Exercise instructions>
Lines with the string "думают" must each be copied from the listing.

•••••

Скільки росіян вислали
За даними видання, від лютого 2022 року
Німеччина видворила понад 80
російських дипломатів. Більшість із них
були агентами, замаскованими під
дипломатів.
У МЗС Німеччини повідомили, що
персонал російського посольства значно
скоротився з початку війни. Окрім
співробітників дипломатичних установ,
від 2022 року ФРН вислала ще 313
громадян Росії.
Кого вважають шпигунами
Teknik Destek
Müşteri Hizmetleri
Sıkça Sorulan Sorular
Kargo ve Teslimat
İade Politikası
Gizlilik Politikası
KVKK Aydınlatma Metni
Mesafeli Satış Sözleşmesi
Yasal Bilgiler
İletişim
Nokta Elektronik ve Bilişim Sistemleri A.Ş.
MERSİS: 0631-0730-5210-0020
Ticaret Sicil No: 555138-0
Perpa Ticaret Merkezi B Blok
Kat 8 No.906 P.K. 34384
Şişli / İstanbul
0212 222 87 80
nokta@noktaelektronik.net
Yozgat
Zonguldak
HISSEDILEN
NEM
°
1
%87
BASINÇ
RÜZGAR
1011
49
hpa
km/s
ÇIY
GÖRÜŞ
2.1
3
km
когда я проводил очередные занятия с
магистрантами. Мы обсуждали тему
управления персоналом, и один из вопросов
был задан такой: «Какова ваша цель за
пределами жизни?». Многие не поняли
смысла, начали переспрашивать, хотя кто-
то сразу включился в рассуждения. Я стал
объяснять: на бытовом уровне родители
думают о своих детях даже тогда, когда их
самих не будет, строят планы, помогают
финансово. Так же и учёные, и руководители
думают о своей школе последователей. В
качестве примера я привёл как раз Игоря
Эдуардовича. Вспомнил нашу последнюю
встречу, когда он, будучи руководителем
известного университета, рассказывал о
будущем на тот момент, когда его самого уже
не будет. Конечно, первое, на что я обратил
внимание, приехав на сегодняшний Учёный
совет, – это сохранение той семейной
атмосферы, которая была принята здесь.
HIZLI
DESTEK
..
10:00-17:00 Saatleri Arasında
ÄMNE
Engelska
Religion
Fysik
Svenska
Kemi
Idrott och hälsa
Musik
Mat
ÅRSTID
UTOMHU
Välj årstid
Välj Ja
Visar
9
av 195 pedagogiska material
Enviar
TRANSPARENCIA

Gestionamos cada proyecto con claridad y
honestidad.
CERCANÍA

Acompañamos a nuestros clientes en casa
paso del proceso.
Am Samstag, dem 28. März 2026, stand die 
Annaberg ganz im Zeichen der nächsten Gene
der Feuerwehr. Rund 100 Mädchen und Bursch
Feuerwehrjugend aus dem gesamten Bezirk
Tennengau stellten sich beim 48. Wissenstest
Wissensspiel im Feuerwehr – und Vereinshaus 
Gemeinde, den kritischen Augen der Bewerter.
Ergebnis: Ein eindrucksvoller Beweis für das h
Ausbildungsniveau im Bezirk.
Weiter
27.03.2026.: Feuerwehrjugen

•••••

Output of the task>
думают о своих детях даже тогда, когда их
думают о своей школе последователей. В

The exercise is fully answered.